С этими словами направилась к машине, взяла магнитофон. С того дня перед началом занятий она танцевала в пустыне, а мальчик носился вокруг матери. А когда та усаживалась и брала перо, рука ее была тверже, чем всегда.
– Есть два вида букв, – объяснял я. – Первые выводятся тщательно, но без души. В этом случае, какой бы превосходной техникой ни владел каллиграф, он сосредоточен только на мастерстве – и не совершенствуется. Он начнет повторяться, он остановится в своем росте, а однажды просто бросит свое занятие, ибо оно ему смертельно надоест.

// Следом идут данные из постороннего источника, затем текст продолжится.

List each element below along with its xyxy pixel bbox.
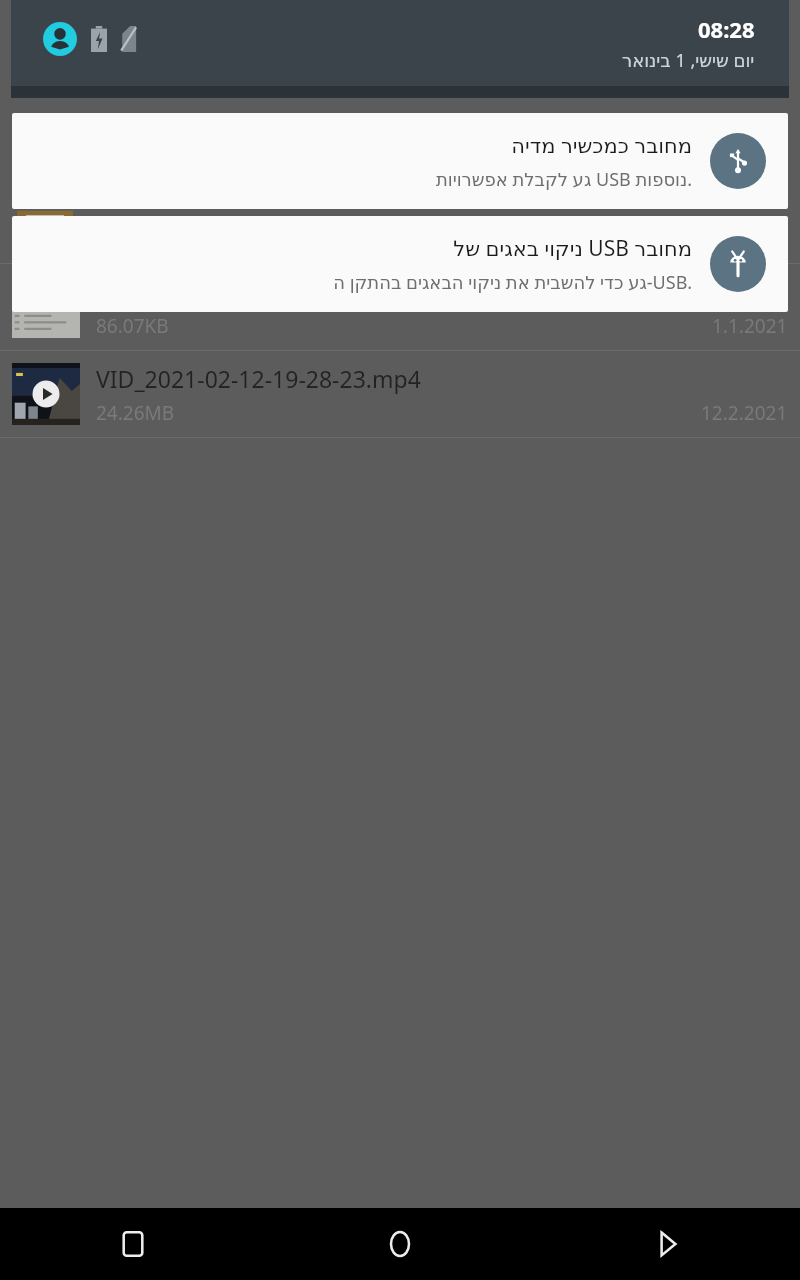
button[interactable]: Recent apps (0, 1208, 266, 1280)
staticText: גע לקבלת אפשרויות USB נוספות. (435, 167, 692, 192)
staticText: Screenshot_2021-01-01-08-22-08.png (96, 276, 497, 307)
button[interactable]: VID_2021-02-12-19-28-23.mp4 (0, 351, 800, 437)
staticText: יום שישי, 1 בינואר (622, 48, 755, 73)
staticText: 12.2.2021 (701, 400, 788, 426)
button[interactable]: 18 פריטים (0, 205, 800, 263)
staticText: 86.07KB (96, 313, 169, 339)
staticText: מחובר כמכשיר מדיה (511, 131, 692, 160)
staticText: 1.1.2021 (712, 313, 788, 339)
button[interactable]: Back (533, 1208, 800, 1280)
staticText: 08:28 (698, 14, 755, 44)
staticText: VID_2021-02-12-19-28-23.mp4 (96, 363, 421, 394)
button[interactable]: מחובר כמכשיר מדיה (12, 113, 788, 209)
button[interactable]: Screenshot_2021-01-01-08-22-08.png (0, 264, 800, 350)
staticText: 24.26MB (96, 400, 175, 426)
button[interactable]: ניקוי באגים של USB מחובר (12, 216, 788, 312)
staticText: גע כדי להשבית את ניקוי הבאגים בהתקן ה-US… (333, 270, 692, 295)
staticText: ניקוי באגים של USB מחובר (453, 234, 692, 263)
staticText: 1.1.2021 (710, 221, 786, 247)
button[interactable]: Home (266, 1208, 533, 1280)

Второй вид – когда есть высокая техника, но есть и душа. Для этого нужно, чтобы намерение пишущего пришло в согласие со словом: в этом случае даже самые печальные стихи уже не облекаются в одежды трагедии, но становятся простыми фактами, что встречаются нам на пути.

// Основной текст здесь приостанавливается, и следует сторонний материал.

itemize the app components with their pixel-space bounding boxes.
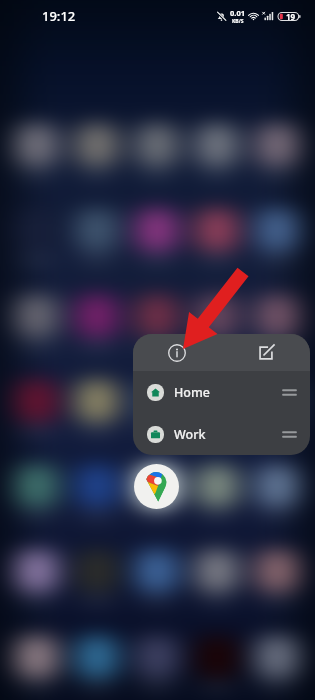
button[interactable]: App info [133, 334, 221, 371]
button[interactable]: Work [133, 413, 310, 455]
button[interactable]: Google Maps [134, 464, 179, 509]
staticText: Home [174, 384, 211, 401]
staticText: 0.01 [230, 8, 245, 18]
staticText: 19 [286, 11, 296, 22]
staticText: Work [174, 426, 206, 443]
staticText: KB/S [232, 18, 244, 25]
button[interactable]: Home [133, 371, 310, 413]
staticText: 19:12 [42, 7, 76, 25]
button[interactable]: Edit [221, 334, 310, 371]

– А что ты будешь делать с этими рисунками? – спросил мальчик на чистейшем арабском языке. Он, хоть и не понимал наш разговор, всячески пытался принять участие в том, чем была занята его мать.
– Продам.
– А я тоже могу продавать свои рисунки?
– Не можешь, а должен. Когда-нибудь разбогатеешь на этом и будешь помогать маме.
Он остался доволен моим ответом и снова занялся тем, что делал раньше, – принялся гоняться за разноцветной бабочкой.
– А что я буду делать с моими текстами? – спросила тогда Афина.
– Ты познала усилие, потребное для того, чтобы принять правильную позу, успокоить свою душу, прояснить намерение, с уважением отнестись к каждой букве каждого слова. Практикуй все это дальше. После долгой практики поймешь, что уже не думаешь о том, какие движения делать, – все они станут частью твоего бытия. Но прежде чем прийти в такое состояние, надо снова и снова практиковать и повторять, повторять. Снова и снова. А потом опять – снова и снова.
Погляди, как хороший кузнец работает со сталью. На взгляд постороннего он повторяет одни и те же движения – бьет себе да бьет молотом. Но тот, кто искушен в искусстве каллиграфии, знает – всякий раз, как он поднимает молот, он опускает его с разной силой. Рука делает одно и то же, но совсем близко от поковки она понимает, надо ли ударить резче или мягче. Точно так же обстоит дело с повторяющимся упражнением: оно всякий раз – разное.
Придет момент, когда больше не надо будет думать о том, что делаешь. Ты сам становишься буквой, тушью, бумагой, словом.
Момент этот пришел почти через год. К этому времени Афину уже знали в Дубае, она рекомендовала многим своим клиентам поужинать в моем шатре, и благодаря им я понял, что карьеру она делает блестящую – продает куски пустыни! Однажды вечером в сопровождении многочисленной свиты появился даже сам эмир. Поначалу я растерялся от неожиданности – не ждал такого высокого гостя, – однако он успокоил меня и поблагодарил за все, что я делаю для Афины.
– Замечательный человек. И к ее редкостным качествам добавилось и то, чему вы ее научили. Я подумываю о том, чтобы выделить ей долю в компании. И о том, чтобы направить других моих сотрудников изучать каллиграфию – особенно теперь, когда Афина уезжает на месяц в отпуск.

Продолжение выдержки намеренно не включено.